When shaking waves caused by an earthquake are anticipated to arrive at a place, devices and people are alerted by earthquake early warning (EEW) systems using monitoring system technology and earthquake science.
The Global Quantum computing-based earthquake prediction system market accounted for $XX Billion in 2022 and is anticipated to reach $XX Billion by 2030, registering a CAGR of XX% from 2023 to 2030.
The academic community has long been heavily invested in earthquake detection. The development of an early earthquake detection system has taken a very long period, though. The idea of quantum computing is therefore used in this work to suggest a new technique for early earthquake detection.
In order to do this, they propose a technique for tracking the impact of a change on a pair of entangled photons in order to observe instantaneous changes in the earth’s gravity field.

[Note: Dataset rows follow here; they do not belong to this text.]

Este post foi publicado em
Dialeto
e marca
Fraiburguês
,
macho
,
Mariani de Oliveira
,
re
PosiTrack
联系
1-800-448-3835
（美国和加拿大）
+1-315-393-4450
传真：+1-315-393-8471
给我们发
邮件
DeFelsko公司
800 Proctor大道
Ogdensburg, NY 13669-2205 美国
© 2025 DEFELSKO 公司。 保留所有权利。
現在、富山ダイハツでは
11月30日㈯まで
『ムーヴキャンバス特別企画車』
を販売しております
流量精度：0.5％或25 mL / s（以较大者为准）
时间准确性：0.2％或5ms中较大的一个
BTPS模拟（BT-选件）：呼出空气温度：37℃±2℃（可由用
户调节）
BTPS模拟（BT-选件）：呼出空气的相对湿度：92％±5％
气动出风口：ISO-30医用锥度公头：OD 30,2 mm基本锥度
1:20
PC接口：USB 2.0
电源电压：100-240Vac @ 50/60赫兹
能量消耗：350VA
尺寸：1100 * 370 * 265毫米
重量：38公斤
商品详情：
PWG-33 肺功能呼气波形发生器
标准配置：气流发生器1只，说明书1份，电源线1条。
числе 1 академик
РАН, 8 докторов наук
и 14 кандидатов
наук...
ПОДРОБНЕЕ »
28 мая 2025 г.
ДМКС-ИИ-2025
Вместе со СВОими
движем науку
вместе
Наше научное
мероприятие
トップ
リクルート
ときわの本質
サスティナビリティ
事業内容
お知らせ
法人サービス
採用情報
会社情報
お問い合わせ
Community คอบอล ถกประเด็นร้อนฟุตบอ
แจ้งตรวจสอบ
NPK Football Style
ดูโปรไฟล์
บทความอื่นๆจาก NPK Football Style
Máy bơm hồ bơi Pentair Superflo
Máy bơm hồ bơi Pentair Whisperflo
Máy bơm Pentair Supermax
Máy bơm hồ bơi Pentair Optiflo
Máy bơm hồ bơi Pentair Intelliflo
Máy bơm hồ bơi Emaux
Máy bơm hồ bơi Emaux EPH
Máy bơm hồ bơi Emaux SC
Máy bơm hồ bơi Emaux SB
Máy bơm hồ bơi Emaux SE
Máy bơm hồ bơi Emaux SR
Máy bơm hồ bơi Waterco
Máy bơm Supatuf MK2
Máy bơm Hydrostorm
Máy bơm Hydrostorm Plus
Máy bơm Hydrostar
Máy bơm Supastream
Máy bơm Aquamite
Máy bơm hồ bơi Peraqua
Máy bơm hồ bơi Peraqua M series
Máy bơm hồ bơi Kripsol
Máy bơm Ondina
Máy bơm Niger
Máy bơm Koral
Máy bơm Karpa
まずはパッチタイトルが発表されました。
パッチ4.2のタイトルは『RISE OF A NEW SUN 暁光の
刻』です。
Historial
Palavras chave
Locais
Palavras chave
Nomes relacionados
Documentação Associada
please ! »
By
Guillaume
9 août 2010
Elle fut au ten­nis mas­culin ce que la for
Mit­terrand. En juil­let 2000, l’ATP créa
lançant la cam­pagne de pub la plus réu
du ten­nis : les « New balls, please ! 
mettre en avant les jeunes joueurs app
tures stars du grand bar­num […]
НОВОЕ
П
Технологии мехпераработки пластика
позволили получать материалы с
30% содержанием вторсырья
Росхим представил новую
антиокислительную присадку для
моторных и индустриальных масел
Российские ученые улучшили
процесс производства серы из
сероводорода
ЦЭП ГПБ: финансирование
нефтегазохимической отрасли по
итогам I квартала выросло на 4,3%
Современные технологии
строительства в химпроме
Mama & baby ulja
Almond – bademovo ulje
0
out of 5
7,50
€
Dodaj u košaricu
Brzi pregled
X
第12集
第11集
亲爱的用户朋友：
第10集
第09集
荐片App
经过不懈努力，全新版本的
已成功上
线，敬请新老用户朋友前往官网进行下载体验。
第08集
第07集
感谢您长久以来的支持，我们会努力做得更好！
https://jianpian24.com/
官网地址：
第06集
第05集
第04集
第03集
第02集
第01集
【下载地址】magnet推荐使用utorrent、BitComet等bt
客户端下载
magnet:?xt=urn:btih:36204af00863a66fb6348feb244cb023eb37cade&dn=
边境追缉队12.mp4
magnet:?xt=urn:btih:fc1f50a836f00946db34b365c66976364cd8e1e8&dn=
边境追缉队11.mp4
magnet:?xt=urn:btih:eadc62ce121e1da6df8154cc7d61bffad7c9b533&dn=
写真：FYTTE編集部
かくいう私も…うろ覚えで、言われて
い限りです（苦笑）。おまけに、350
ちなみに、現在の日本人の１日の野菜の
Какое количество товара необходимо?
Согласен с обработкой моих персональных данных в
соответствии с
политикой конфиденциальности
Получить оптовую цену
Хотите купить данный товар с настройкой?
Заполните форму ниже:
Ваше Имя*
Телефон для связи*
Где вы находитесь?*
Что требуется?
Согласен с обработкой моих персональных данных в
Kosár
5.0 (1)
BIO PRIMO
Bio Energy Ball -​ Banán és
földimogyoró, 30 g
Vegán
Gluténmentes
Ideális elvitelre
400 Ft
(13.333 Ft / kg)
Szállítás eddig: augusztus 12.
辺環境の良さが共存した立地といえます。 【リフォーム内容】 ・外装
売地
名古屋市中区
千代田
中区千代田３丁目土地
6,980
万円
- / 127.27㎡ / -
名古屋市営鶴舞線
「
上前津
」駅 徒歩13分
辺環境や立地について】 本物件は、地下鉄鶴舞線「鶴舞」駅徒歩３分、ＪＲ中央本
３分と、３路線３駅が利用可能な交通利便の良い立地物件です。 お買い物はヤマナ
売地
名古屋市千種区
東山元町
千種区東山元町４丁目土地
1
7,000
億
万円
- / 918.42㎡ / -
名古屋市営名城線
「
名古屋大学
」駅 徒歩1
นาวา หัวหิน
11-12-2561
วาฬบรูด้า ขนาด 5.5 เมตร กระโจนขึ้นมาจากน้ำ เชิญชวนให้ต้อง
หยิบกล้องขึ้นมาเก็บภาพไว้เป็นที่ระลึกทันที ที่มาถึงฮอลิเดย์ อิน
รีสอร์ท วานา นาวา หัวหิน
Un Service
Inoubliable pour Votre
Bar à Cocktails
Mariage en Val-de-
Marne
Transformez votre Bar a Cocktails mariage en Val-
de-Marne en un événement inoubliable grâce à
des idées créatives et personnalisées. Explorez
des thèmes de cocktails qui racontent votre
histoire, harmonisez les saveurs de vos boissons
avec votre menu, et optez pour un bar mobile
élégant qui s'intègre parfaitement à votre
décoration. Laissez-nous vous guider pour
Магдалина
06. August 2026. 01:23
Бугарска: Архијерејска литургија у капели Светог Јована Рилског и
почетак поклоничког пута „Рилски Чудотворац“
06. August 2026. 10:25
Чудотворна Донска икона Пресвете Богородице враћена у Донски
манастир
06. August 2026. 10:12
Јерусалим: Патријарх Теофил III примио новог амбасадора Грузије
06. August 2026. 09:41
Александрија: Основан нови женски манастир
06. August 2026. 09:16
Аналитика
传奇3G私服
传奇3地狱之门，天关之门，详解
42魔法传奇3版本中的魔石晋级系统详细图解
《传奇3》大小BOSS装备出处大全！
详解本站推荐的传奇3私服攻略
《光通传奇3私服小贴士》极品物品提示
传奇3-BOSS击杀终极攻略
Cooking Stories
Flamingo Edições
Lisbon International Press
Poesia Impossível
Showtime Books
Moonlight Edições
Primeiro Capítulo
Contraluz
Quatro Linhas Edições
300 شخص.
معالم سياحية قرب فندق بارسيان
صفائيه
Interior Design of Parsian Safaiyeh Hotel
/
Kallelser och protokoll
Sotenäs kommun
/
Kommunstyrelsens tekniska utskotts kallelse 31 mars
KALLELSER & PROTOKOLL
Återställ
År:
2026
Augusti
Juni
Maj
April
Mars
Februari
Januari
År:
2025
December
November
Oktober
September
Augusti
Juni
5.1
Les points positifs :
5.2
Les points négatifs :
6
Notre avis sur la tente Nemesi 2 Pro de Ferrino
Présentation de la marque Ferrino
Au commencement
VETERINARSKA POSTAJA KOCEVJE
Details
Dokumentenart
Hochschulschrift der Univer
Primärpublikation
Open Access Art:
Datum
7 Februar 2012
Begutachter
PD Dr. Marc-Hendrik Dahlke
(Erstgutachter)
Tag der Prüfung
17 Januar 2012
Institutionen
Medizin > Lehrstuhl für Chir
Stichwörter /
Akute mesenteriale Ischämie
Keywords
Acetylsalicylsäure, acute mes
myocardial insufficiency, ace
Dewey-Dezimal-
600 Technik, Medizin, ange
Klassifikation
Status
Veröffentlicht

One of the photons in this instance is located in a region that is prone to earthquakes, and the other photon is at a satellite orbiting the earth. The technique, which makes use of the idea of quantum computing, is capable of detecting even the smallest change in a location’s gravity field.
A large earthquake that is about to occur can be accurately predicted in advance through further analysis of the shift. It creates a quantitative model that is appropriate for their suggested approach.
Then, using the created model as a foundation, they run a numerical exercise. The effectiveness of the technique for earthquake early detection is shown by simulation results.
The gravitational field in the region surrounding the epicentre considerably changes prior to a strong earthquake. The wavelength of a photon dropped on Earth is altered by changes in gravity, moving it to the left or right of the electromagnetic spectrum, accordingly.